• **AIM OF THE TASK**: Leaving out the pictures, reproduce each record exactly and in full.

____________________

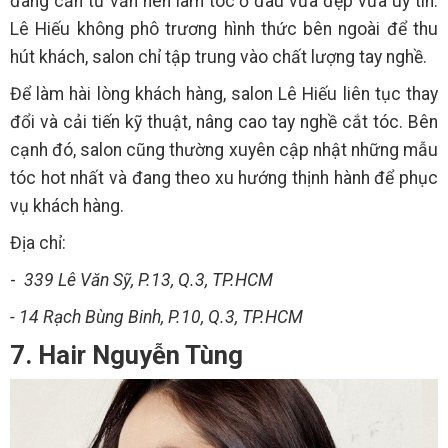
đang cần tư vấn nên làm tóc ở đâu vừa đẹp vừa uy tín.
Lê Hiếu không phô trương hình thức bên ngoài để thu
hút khách, salon chỉ tập trung vào chất lượng tay nghề.
Để làm hài lòng khách hàng, salon Lê Hiếu liên tục thay
đổi và cải tiến kỹ thuật, nâng cao tay nghề cắt tóc. Bên
cạnh đó, salon cũng thường xuyên cập nhật những mẫu
tóc hot nhất và đang theo xu hướng thịnh hành để phục
vụ khách hàng.
Địa chỉ:
-
339 Lê Văn Sỹ, P.13, Q.3, TP.HCM
- 14 Rạch Bùng Binh, P.10, Q.3, TP.HCM
7. Hair Nguyễn Tùng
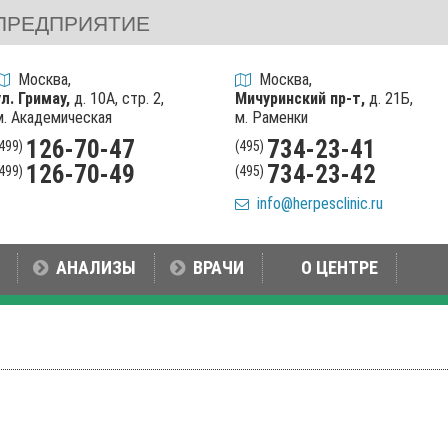
ПРЕДПРИЯТИЕ
Москва,
Москва,
ул. Гримау,
д. 10А, стр. 2,
Мичуринский пр-т,
д. 21Б,
м. Академическая
м. Раменки
126-70-47
734-23-41
(499)
(495)
126-70-49
734-23-42
(499)
(495)
info@herpesclinic.ru
АНАЛИЗЫ
ВРАЧИ
О ЦЕНТРЕ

____________________

• **FINAL ANSWER**:
đang cần tư vấn nên làm tóc ở đâu vừa đẹp vừa uy tín.
Lê Hiếu không phô trương hình thức bên ngoài để thu
hút khách, salon chỉ tập trung vào chất lượng tay nghề.
Để làm hài lòng khách hàng, salon Lê Hiếu liên tục thay
đổi và cải tiến kỹ thuật, nâng cao tay nghề cắt tóc. Bên
cạnh đó, salon cũng thường xuyên cập nhật những mẫu
tóc hot nhất và đang theo xu hướng thịnh hành để phục
vụ khách hàng.
Địa chỉ:
-
339 Lê Văn Sỹ, P.13, Q.3, TP.HCM
- 14 Rạch Bùng Binh, P.10, Q.3, TP.HCM
7. Hair Nguyễn Tùng
ПРЕДПРИЯТИЕ
Москва,
Москва,
ул. Гримау,
д. 10А, стр. 2,
Мичуринский пр-т,
д. 21Б,
м. Академическая
м. Раменки
126-70-47
734-23-41
(499)
(495)
126-70-49
734-23-42
(499)
(495)
info@herpesclinic.ru
АНАЛИЗЫ
ВРАЧИ
О ЦЕНТРЕ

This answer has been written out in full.